In a study published in what must surely be the most hilariously named scientific journal, Proceedings of the National Academy of Sciences of the United States of America, or PNAS, analysed carbonate incrustations – deposits left behind by naturally occurring salts dissolved in water – in Pompeii’s public baths, wells and aquaducts. Studying these deposits can reveal shifts in the water’s quality, origins and quantity across time.
According to the study, deep wells originally served the ancient city’s industrial areas and public baths. The Romans employed human-powered equipment to pull up water from wells with up to 131-foot-deep (40-meter-deep) shafts.
Given that pulling water up from such deep wells involved a lot of labour, it’s not surprising that Romans didn’t change the bathwater too often, with obvious results.
There were variations in the chemical composition of the deposits, indicating the replacement of boilers for heating water and a renewal of water pipes in the infrastructure of Pompeii, particularly during the time period when modifications were being made to the Republican baths. The results for the Republican baths’ heated pools, for instance, showed clear contamination from human activity, specifically human waste (sweat, sebum, urine, or bathing oil), which suggests the water wasn’t changed regularly.

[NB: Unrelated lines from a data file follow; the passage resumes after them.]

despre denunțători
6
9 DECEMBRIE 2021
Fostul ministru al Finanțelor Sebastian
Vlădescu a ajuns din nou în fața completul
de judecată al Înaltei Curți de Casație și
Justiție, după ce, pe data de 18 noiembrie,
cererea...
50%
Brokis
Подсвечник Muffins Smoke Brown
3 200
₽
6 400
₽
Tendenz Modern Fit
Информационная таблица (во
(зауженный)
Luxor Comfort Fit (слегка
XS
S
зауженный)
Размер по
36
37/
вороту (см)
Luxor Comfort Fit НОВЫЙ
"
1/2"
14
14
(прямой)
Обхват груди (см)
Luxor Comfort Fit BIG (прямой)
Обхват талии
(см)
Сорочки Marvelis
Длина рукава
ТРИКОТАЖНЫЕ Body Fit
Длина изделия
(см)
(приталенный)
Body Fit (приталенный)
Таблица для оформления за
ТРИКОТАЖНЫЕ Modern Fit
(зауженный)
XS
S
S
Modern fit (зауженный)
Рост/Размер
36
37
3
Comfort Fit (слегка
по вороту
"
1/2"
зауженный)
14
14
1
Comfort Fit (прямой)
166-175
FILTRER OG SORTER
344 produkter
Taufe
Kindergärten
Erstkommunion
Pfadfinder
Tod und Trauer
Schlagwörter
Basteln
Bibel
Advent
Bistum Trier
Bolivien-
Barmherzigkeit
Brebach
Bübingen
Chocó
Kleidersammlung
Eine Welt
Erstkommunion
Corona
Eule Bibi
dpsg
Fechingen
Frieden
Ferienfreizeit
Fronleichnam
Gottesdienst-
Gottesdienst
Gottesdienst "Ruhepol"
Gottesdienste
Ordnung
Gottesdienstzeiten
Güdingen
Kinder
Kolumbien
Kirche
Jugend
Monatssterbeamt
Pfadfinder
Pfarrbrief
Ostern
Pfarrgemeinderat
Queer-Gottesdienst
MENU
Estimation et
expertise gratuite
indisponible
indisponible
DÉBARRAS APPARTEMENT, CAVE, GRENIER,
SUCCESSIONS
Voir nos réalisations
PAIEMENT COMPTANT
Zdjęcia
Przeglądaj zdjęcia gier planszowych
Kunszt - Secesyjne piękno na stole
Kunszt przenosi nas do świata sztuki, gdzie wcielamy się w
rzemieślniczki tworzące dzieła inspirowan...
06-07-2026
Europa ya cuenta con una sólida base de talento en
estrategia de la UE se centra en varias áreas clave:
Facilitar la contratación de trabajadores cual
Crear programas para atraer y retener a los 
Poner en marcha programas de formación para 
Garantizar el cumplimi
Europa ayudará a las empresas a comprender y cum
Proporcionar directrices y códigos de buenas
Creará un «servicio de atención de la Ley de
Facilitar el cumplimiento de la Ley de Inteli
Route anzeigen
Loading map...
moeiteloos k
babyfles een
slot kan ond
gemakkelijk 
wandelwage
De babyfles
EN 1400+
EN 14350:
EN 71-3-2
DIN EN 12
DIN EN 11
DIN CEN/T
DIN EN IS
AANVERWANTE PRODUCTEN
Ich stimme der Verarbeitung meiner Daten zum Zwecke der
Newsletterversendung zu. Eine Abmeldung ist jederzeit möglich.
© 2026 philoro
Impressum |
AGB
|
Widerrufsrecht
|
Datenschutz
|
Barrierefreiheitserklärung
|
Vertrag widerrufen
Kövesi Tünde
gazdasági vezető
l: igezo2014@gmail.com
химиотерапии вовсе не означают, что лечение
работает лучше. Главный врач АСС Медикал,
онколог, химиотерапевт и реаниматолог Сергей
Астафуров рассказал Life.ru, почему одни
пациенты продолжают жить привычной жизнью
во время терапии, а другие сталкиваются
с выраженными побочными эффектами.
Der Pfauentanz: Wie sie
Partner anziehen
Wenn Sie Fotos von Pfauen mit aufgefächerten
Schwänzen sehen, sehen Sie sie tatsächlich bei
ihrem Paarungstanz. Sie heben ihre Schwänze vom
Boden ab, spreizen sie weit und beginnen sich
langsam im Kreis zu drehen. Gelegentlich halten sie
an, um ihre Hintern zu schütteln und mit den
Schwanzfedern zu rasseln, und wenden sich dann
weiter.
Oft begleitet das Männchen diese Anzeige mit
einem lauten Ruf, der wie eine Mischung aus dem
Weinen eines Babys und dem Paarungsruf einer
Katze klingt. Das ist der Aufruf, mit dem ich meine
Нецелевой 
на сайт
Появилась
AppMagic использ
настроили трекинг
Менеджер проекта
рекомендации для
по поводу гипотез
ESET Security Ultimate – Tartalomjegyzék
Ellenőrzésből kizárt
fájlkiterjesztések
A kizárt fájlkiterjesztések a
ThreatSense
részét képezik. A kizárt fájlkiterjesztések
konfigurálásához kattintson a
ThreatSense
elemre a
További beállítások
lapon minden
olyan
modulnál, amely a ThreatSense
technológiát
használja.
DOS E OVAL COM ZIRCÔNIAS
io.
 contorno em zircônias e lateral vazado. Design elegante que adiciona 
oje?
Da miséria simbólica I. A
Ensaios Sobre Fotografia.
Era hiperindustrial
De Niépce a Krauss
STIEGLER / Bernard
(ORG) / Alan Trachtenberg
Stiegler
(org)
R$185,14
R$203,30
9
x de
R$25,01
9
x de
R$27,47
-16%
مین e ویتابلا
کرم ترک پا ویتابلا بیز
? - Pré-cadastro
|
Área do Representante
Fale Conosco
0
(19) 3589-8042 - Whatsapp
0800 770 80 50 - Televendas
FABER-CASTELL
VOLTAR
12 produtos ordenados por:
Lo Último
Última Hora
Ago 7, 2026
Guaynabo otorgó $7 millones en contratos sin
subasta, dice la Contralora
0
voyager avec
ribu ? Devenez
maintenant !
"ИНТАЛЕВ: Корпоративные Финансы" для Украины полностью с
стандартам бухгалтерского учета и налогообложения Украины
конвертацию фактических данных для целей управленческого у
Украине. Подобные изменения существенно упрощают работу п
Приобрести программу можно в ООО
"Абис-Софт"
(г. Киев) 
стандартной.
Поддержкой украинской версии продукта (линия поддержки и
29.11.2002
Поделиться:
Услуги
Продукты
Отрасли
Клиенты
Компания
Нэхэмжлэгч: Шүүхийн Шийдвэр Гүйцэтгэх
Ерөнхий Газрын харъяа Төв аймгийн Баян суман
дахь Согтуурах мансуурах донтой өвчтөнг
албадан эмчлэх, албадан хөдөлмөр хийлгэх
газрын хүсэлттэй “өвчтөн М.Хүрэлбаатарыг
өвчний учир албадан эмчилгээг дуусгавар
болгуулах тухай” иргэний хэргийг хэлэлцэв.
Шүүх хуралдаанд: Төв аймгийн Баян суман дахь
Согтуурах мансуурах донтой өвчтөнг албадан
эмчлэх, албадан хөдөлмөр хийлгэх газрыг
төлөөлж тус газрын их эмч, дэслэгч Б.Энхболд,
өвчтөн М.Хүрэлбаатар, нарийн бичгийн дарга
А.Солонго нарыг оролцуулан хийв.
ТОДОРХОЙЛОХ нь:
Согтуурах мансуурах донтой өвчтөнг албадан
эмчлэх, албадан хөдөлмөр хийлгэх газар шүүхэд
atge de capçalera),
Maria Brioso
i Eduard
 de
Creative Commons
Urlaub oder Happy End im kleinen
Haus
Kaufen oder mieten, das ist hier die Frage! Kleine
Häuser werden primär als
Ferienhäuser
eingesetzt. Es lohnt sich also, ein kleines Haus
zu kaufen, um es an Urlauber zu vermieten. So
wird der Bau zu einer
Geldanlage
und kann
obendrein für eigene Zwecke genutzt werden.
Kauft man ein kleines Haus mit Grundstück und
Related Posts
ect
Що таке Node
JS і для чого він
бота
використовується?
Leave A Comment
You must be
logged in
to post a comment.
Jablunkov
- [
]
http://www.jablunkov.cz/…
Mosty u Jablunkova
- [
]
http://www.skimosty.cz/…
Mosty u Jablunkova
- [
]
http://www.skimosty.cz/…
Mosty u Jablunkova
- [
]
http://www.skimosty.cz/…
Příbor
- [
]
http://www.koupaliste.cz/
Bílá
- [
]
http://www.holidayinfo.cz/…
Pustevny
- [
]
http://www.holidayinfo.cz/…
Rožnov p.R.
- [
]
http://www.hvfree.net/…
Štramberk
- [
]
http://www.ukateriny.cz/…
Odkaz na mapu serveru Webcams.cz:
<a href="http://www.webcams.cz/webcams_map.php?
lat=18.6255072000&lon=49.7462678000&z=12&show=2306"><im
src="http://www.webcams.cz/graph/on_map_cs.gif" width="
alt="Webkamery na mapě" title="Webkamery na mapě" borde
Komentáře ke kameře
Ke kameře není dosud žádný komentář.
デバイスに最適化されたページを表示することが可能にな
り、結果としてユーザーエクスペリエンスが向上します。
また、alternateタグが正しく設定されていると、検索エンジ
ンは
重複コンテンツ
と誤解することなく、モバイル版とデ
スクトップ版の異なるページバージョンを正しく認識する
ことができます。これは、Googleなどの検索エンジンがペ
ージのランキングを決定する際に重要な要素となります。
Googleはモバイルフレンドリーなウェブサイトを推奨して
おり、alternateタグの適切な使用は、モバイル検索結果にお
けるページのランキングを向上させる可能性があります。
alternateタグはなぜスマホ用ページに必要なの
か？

Things improved considerably when the aqueduct was built. Not having to haul water, bucket by bucket, from a deep well made it easier to change the bathwater more often.
Once the aqueduct had been built, the bathing facilities were expanded with a likely corresponding improvement in hygiene.
On the whole, the aqueduct was a net good for Pompeii. “The changes in the water supply system of Pompeii revealed by carbonate deposits show an evolution from well-based to aqueduct-based supply with an increase in available water volume and in the scale of the bathing facilities, and likely an increase in hygiene,” the authors concluded. Granted, there was evidence of lead contamination in the water, particularly that supplied by the aqueduct, but carbonate deposits in the lead pipes seem to have reduced those levels over time.
And made it less likely that you’d be washing yourself with Publius’ filth from last week.